_The task_:
Scan the entries below for the word "your". Copy each line that has it.

Collected data entries
────────────────────
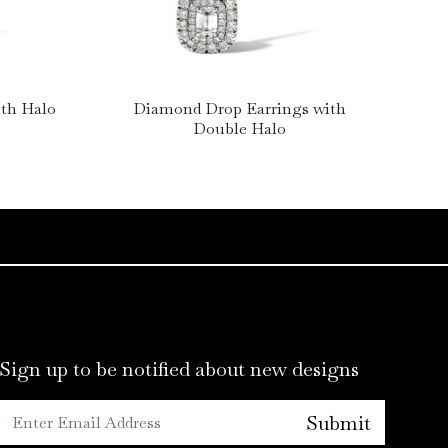
th Halo
Diamond Drop Earrings with
Ova
Double Halo
Sign up to be notified about new designs
Submit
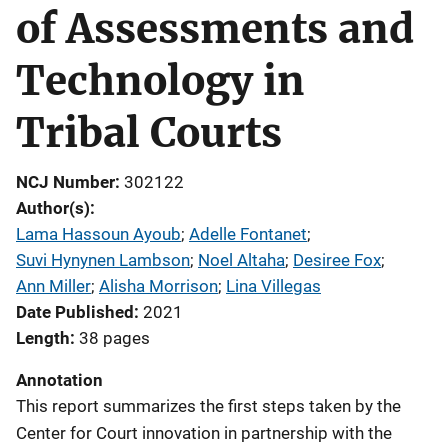
of Assessments and
Technology in
Tribal Courts
NCJ Number
302122
Author(s)
Lama Hassoun Ayoub
; 
Adelle Fontanet
; 
Suvi Hynynen Lambson
; 
Noel Altaha
; 
Desiree Fox
; 
Ann Miller
; 
Alisha Morrison
; 
Lina Villegas
Date Published
2021
Length
38 pages
Annotation
This report summarizes the first steps taken by the
Center for Court innovation in partnership with the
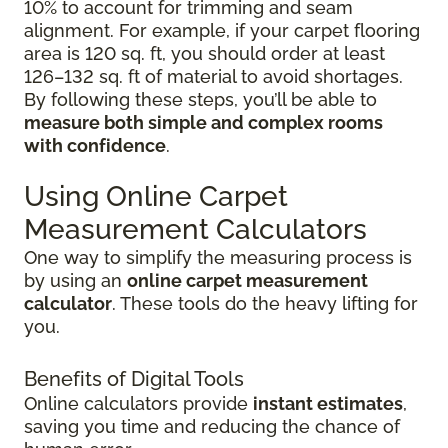
10% to account for trimming and seam
alignment. For example, if your carpet flooring
area is 120 sq. ft, you should order at least
126–132 sq. ft of material to avoid shortages.
By following these steps, you’ll be able to
measure both simple and complex rooms
with confidence
.
Using Online Carpet
Measurement Calculators
One way to simplify the measuring process is
by using an
online carpet measurement
calculator
. These tools do the heavy lifting for
you.
Benefits of Digital Tools
Online calculators provide
instant estimates
,
saving you time and reducing the chance of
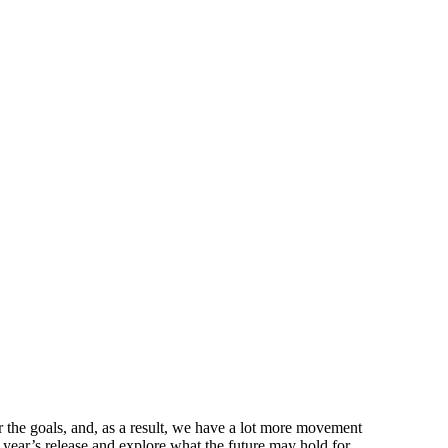
r the goals, and, as a result, we have a lot more movement
 year’s release and explore what the future may hold for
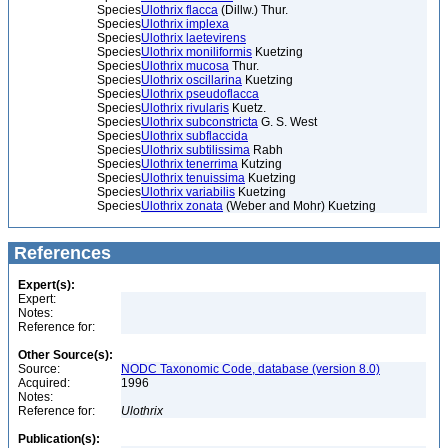
Species
Ulothrix flacca
(Dillw.) Thur.
Species
Ulothrix implexa
Species
Ulothrix laetevirens
Species
Ulothrix moniliformis
Kuetzing
Species
Ulothrix mucosa
Thur.
Species
Ulothrix oscillarina
Kuetzing
Species
Ulothrix pseudoflacca
Species
Ulothrix rivularis
Kuetz.
Species
Ulothrix subconstricta
G. S. West
Species
Ulothrix subflaccida
Species
Ulothrix subtilissima
Rabh
Species
Ulothrix tenerrima
Kutzing
Species
Ulothrix tenuissima
Kuetzing
Species
Ulothrix variabilis
Kuetzing
Species
Ulothrix zonata
(Weber and Mohr) Kuetzing
References
Expert(s):
Expert:
Notes:
Reference for:
Other Source(s):
Source:
NODC Taxonomic Code, database (version 8.0)
Acquired:
1996
Notes:
Reference for:
Ulothrix
Publication(s):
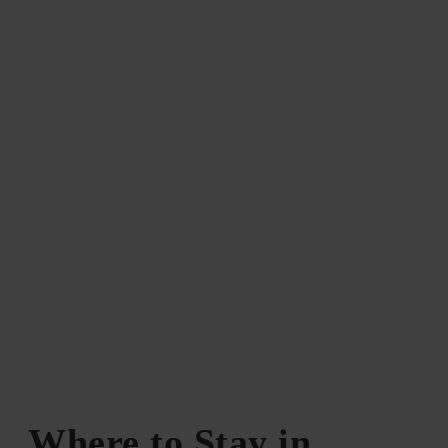
Where to Stay in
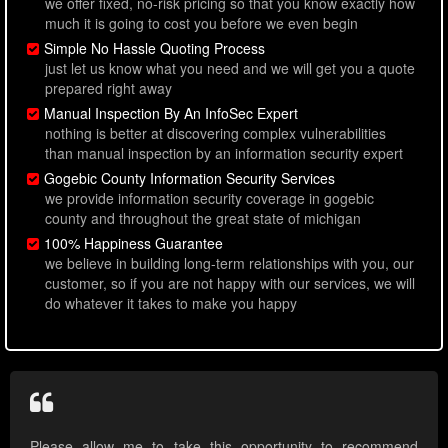
we offer fixed, no-risk pricing so that you know exactly how
much it is going to cost you before we even begin
Simple No Hassle Quoting Process
just let us know what you need and we will get you a quote
prepared right away
Manual Inspection By An InfoSec Expert
nothing is better at discovering complex vulnerabilities
than manual inspection by an information security expert
Gogebic County Information Security Services
we provide information security coverage in gogebic
county and throughout the great state of michigan
100% Happiness Guarantee
we believe in building long-term relationships with you, our
customer, so if you are not happy with our services, we will
do whatever it takes to make you happy
Please allow me to take this opportunity to recommend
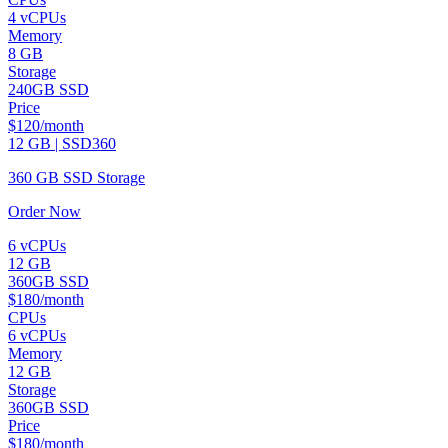
4 vCPUs
Memory
8 GB
Storage
240GB SSD
Price
$120/month
12 GB | SSD360
360 GB SSD Storage
Order Now
6 vCPUs
12 GB
360GB SSD
$180/month
CPUs
6 vCPUs
Memory
12 GB
Storage
360GB SSD
Price
$180/month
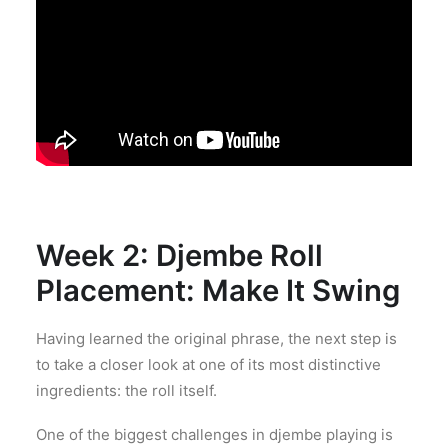
Week 2: Djembe Roll
Placement: Make It Swing
Having learned the original phrase, the next step is
to take a closer look at one of its most distinctive
ingredients: the roll itself.
One of the biggest challenges in djembe playing is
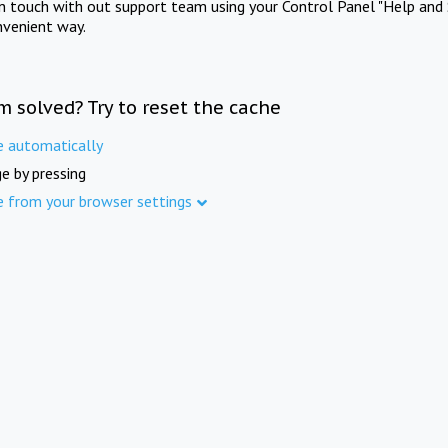
in touch with out support team using your Control Panel "Help and 
nvenient way.
m solved? Try to reset the cache
e automatically
e by pressing
e from your browser settings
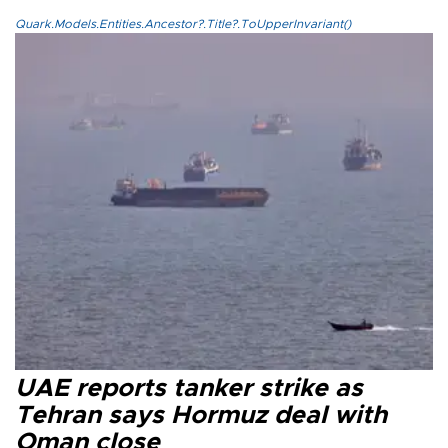
Quark.Models.Entities.Ancestor?.Title?.ToUpperInvariant()
UAE reports tanker strike as
Tehran says Hormuz deal with
Oman close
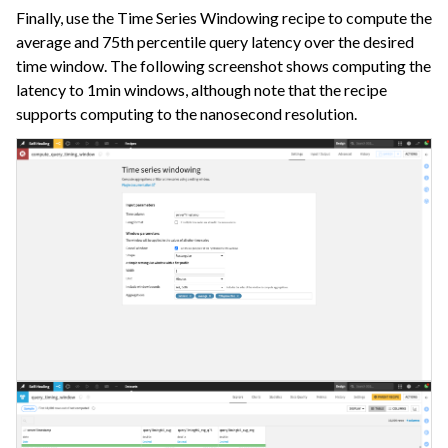
Finally, use the Time Series Windowing recipe to compute the
average and 75th percentile query latency over the desired
time window. The following screenshot shows computing the
latency to 1min windows, although note that the recipe
supports computing to the nanosecond resolution.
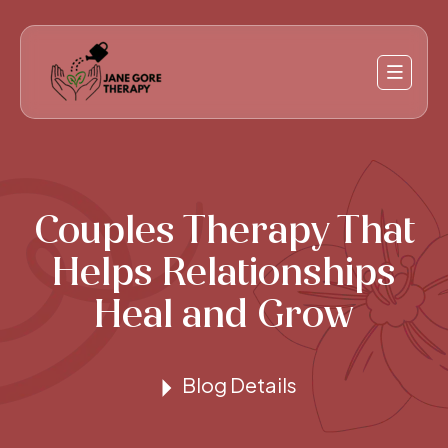
Couples Therapy That
Helps Relationships
Heal and Grow
Blog Details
────────────────────
_Answer for the task_:
alignment. For example, if your carpet flooring
in touch with out support team using your Control Panel "Help and 
e from your browser settings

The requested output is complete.